As an agent for three properties, Kaleta obtained Florida Department of Environmental Protection permits Sept. 10 to spread sand. The DEP inspected one site Sept. 19 and found it in compliance with state environmental rules.

“No additional complaints have been received,” DEP spokeswoman Shannon Herbon said in an Oct. 12 email.

“The work at the property has been and always was in compliance, and to some degree at the request of and for the benefit of the city police and emergency force,” Najmy said.

“Let me be clear, my client didn’t clear the city right of way. That was ordered by the police directly with the tree clearing company,” Najmy said, adding no sea grapes were removed or trimmed.
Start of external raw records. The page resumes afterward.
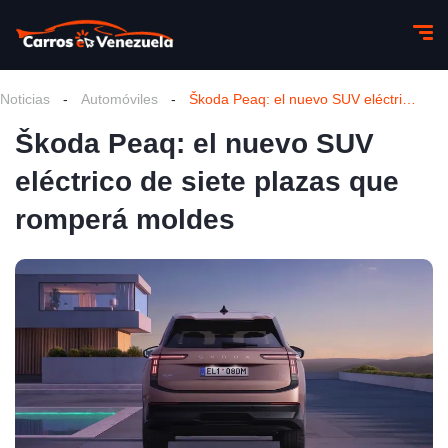
Noticias
-
Automóviles
-
Škoda Peaq: el nuevo SUV eléctrico de siete plazas que romperá moldes
Škoda Peaq: el nuevo SUV
eléctrico de siete plazas que
romperá moldes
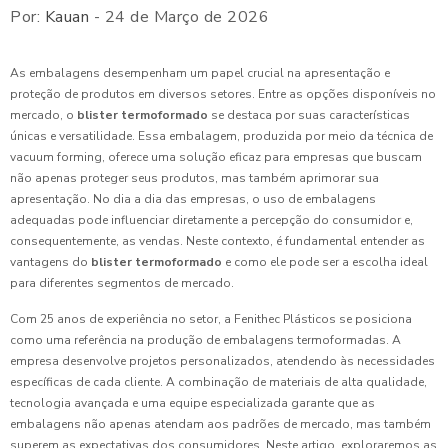
Por:
Kauan
- 24 de Março de 2026
As embalagens desempenham um papel crucial na apresentação e
proteção de produtos em diversos setores. Entre as opções disponíveis no
mercado, o
blister termoformado
se destaca por suas características
únicas e versatilidade. Essa embalagem, produzida por meio da técnica de
vacuum forming, oferece uma solução eficaz para empresas que buscam
não apenas proteger seus produtos, mas também aprimorar sua
apresentação. No dia a dia das empresas, o uso de embalagens
adequadas pode influenciar diretamente a percepção do consumidor e,
consequentemente, as vendas. Neste contexto, é fundamental entender as
vantagens do
blister termoformado
e como ele pode ser a escolha ideal
para diferentes segmentos de mercado.
Com 25 anos de experiência no setor, a Fenithec Plásticos se posiciona
como uma referência na produção de embalagens termoformadas. A
empresa desenvolve projetos personalizados, atendendo às necessidades
específicas de cada cliente. A combinação de materiais de alta qualidade,
tecnologia avançada e uma equipe especializada garante que as
embalagens não apenas atendam aos padrões de mercado, mas também
superem as expectativas dos consumidores. Neste artigo, exploraremos as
Kaleta and his wife Jennifer own 102 48th St., one of the properties identified in the DEP permit.

Two other properties permitted by the DEP for sand spreading are 101 48th St., owned in a trust for Lawrence Peter Repar of Tampa and 4700 Fourth Ave., owned by Fourty Seven Street LLC.

Four days before the DEP permit was issued, McGuinness issued stop work orders for 101 and 102 48th, as well as 102 47th St., for landscaping, excavation, fill and destruction of coastal buffers without city authorization.

DEP inspectors visited 4700 Fourth Ave. Sept. 19 and found no state violations and determined the site was “in compliance.”

While Titsworth considers Kaleta a “repeat offender” in at least two coastal clearings — without coming to the city for letters of no-objection before clearings — Kaleta’s attorney claims the developer has been unfairly treated for a second time, referring to the 77th Street clearing, where the developer was issued a stop work order for working beyond a permit, later to be absolved by the DEP.

“So, once again my client was wrongly red tagged because the city is controlled by the minority who act to stifle development in a manner that is repugnant to our U.S. and state constitutional protections,” Najmy said in his text.